### Problem:
Copy every line of the records exactly, without including the images.

### Available records:
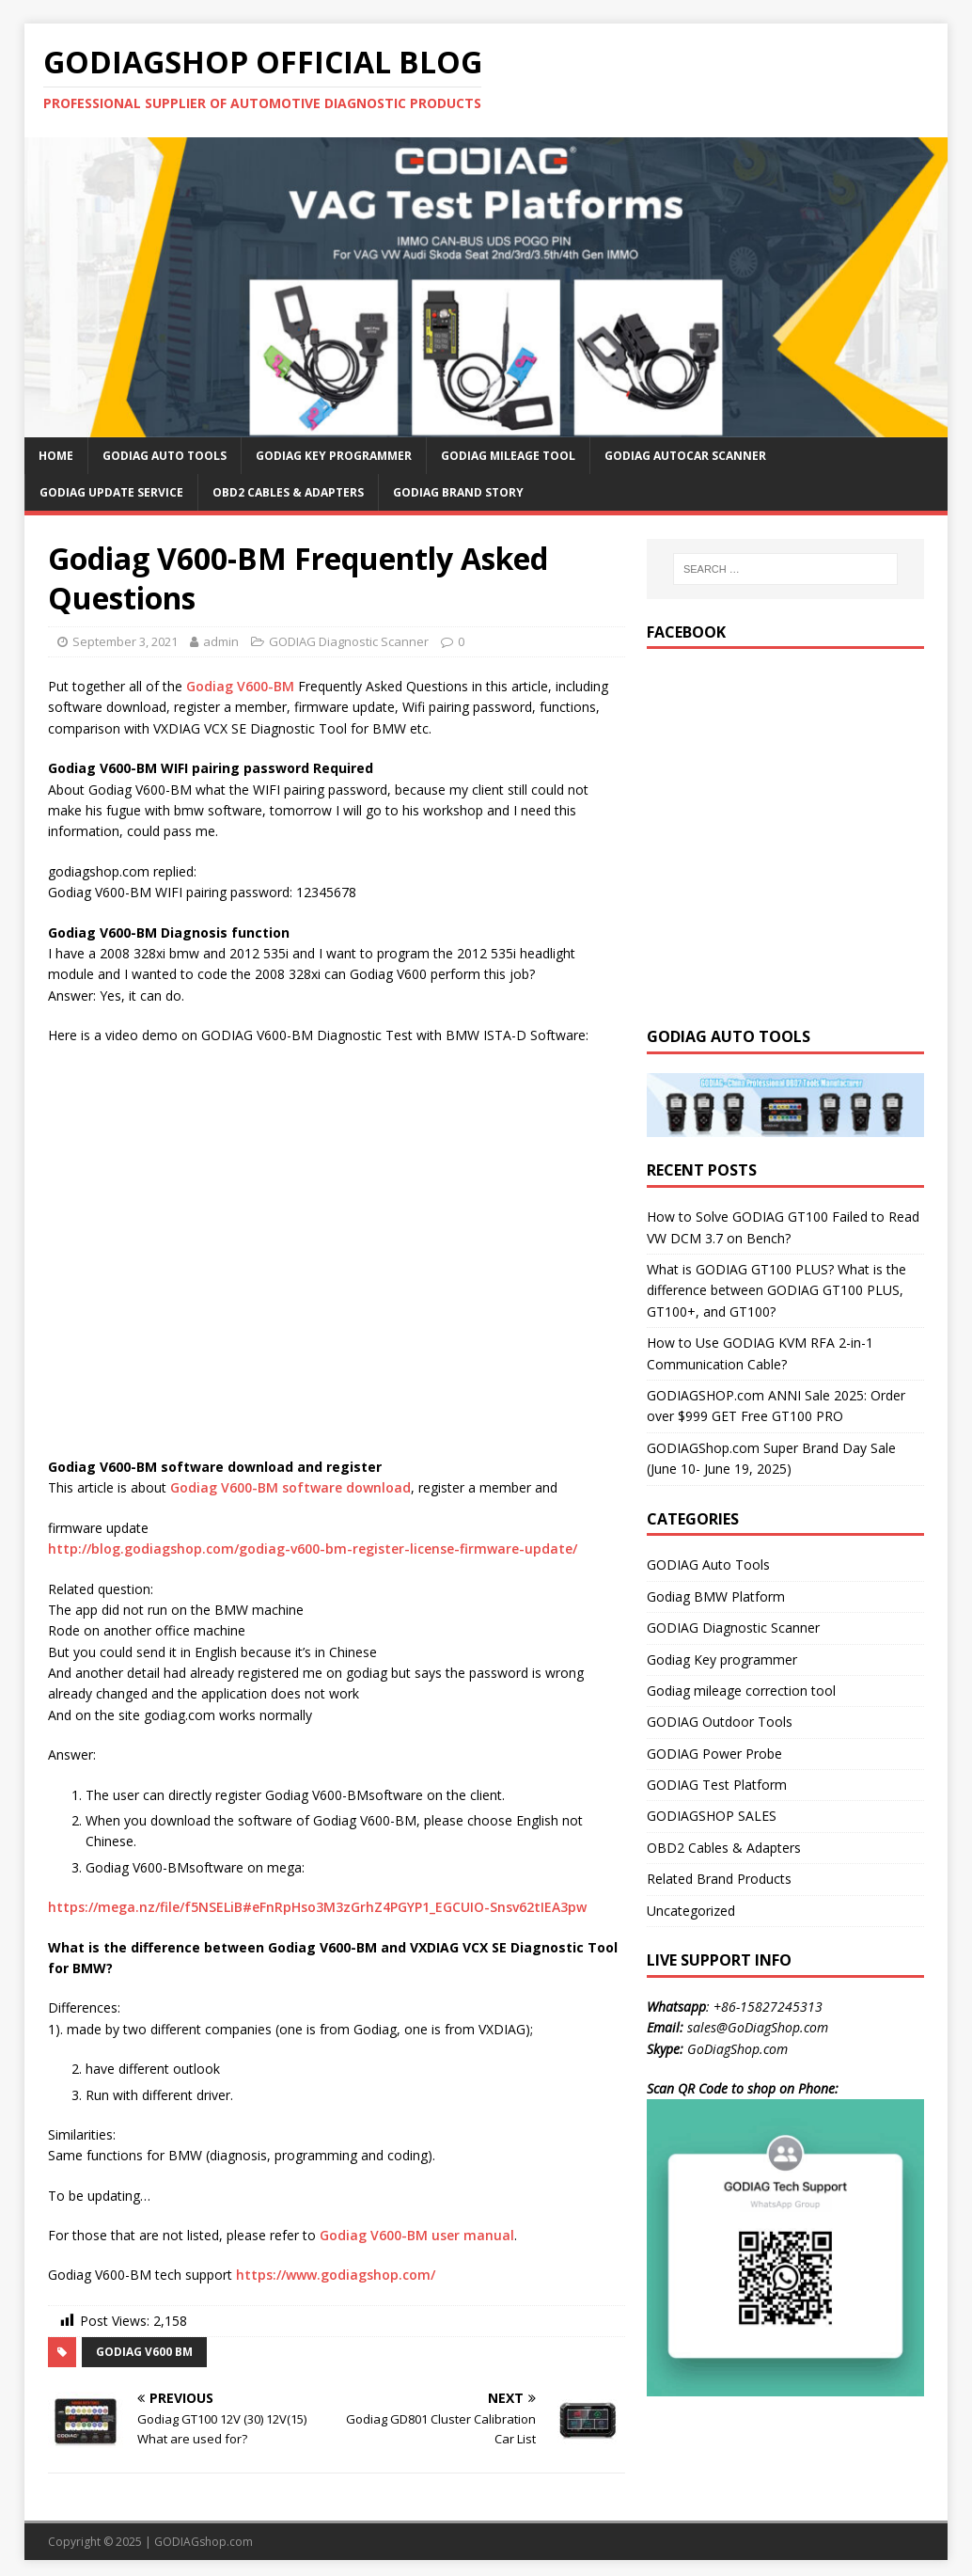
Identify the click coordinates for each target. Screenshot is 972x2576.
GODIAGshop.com (203, 2542)
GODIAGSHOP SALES (711, 1816)
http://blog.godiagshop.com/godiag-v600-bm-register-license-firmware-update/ (312, 1548)
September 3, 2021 (125, 641)
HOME (56, 456)
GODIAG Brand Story (458, 492)
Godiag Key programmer (722, 1659)
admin (221, 641)
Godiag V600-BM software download (290, 1487)
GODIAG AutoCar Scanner (685, 456)
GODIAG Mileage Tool (508, 456)
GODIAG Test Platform (717, 1785)
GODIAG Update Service (111, 492)
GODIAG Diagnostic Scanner (349, 641)
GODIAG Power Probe (714, 1753)
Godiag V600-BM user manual (417, 2235)
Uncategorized (691, 1911)
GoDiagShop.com (737, 2049)
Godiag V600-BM (240, 686)
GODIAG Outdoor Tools (719, 1722)
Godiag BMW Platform (716, 1596)
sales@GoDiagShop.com (757, 2027)
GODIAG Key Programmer (334, 456)
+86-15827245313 (768, 2006)
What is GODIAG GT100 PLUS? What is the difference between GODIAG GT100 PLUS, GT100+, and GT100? (776, 1290)
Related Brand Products (719, 1879)
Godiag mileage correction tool (741, 1690)
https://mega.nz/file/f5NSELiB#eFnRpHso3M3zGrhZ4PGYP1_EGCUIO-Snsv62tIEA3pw (317, 1907)
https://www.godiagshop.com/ (335, 2275)
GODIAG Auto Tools (164, 456)
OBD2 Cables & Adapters (288, 492)
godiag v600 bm (144, 2352)
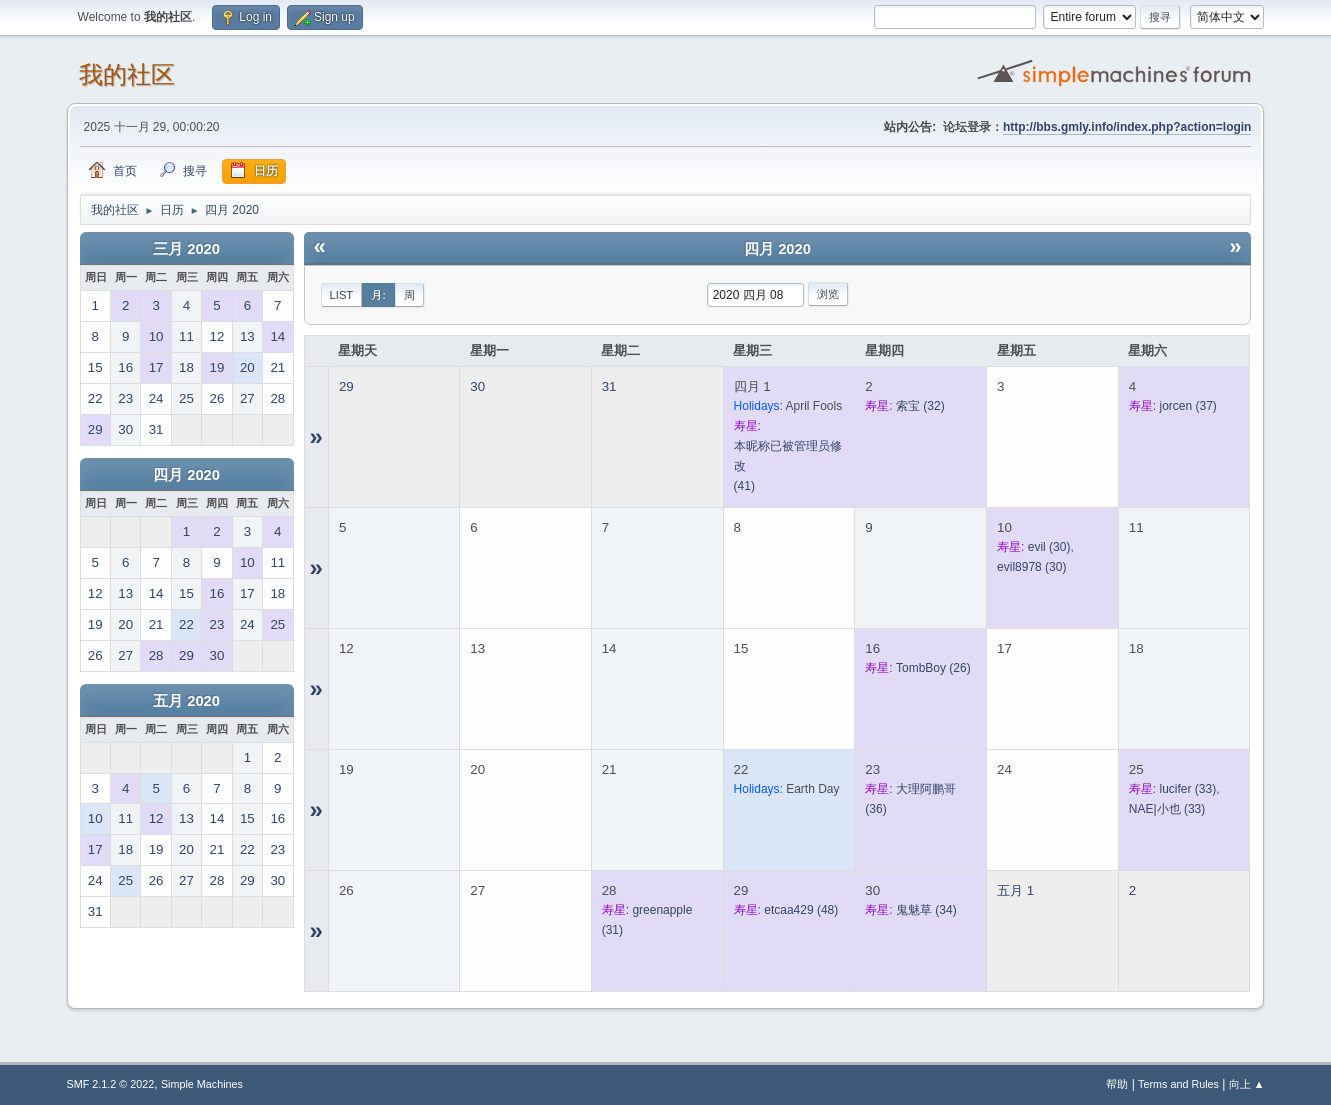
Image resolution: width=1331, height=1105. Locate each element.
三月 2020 (186, 249)
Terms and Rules (1178, 1084)
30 (477, 386)
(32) (920, 406)
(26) (933, 668)
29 (346, 386)
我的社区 (127, 74)
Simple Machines (202, 1084)
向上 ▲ (1247, 1084)
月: (378, 295)
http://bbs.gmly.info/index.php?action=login (1127, 127)
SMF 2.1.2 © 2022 (111, 1084)
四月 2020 (186, 475)
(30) (1049, 547)
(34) (926, 910)
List (342, 295)
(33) (1188, 789)
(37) (1188, 406)
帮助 (1117, 1084)
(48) (801, 910)
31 (609, 386)
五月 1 (1015, 890)
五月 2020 (186, 701)
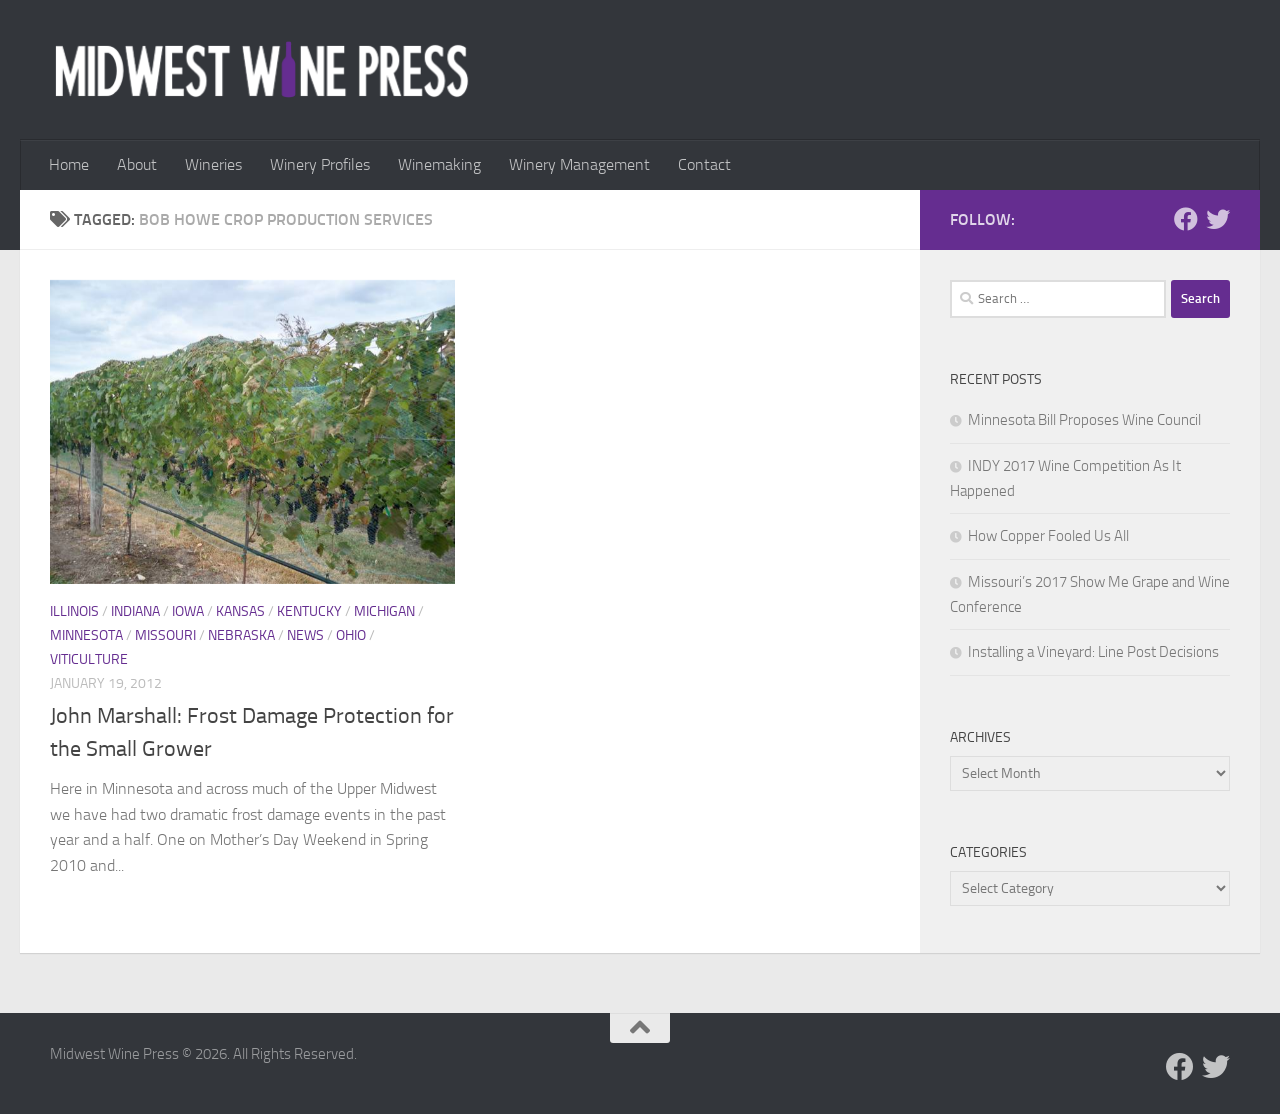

### Answer area:
Identify the click coordinates for each target. Screenshot is 972x2576.
GODIAGshop.com (203, 2542)
GODIAGSHOP SALES (711, 1816)
http://blog.godiagshop.com/godiag-v600-bm-register-license-firmware-update/ (312, 1548)
September 3, 2021 (125, 641)
HOME (56, 456)
GODIAG Brand Story (458, 492)
Godiag Key programmer (722, 1659)
admin (221, 641)
Godiag V600-BM software download (290, 1487)
GODIAG AutoCar Scanner (685, 456)
GODIAG Mileage Tool (508, 456)
GODIAG Test Platform (717, 1785)
GODIAG Update Service (111, 492)
GODIAG Diagnostic Scanner (349, 641)
GODIAG Power Probe (714, 1753)
Godiag V600-BM user manual (417, 2235)
Uncategorized (691, 1911)
GoDiagShop.com (737, 2049)
Godiag V600-BM (240, 686)
GODIAG Outdoor Tools (719, 1722)
Godiag BMW Platform (716, 1596)
sales@GoDiagShop.com (757, 2027)
GODIAG Key Programmer (334, 456)
+86-15827245313 (768, 2006)
What is GODIAG GT100 PLUS? What is the difference between GODIAG GT100 PLUS, GT100+, and GT100? (776, 1290)
Related Brand Products (719, 1879)
Godiag mileage correction tool (741, 1690)
https://mega.nz/file/f5NSELiB#eFnRpHso3M3zGrhZ4PGYP1_EGCUIO-Snsv62tIEA3pw (317, 1907)
https://www.godiagshop.com/ (335, 2275)
GODIAG Auto Tools (164, 456)
OBD2 Cables & Adapters (288, 492)
godiag v600 bm (144, 2352)
Image resolution: width=1331, height=1105. Locate each element.
三月 2020 (186, 249)
Terms and Rules (1178, 1084)
30 (477, 386)
(32) (920, 406)
(26) (933, 668)
29 (346, 386)
我的社区 (127, 74)
Simple Machines (202, 1084)
向上 ▲ (1247, 1084)
月: (378, 295)
http://bbs.gmly.info/index.php?action=login (1127, 127)
SMF 2.1.2 © 2022 (111, 1084)
四月 2020 (186, 475)
(30) (1049, 547)
(34) (926, 910)
List (342, 295)
(33) (1188, 789)
(37) (1188, 406)
帮助 (1117, 1084)
(48) (801, 910)
31 (609, 386)
五月 1 (1015, 890)
五月 2020 (186, 701)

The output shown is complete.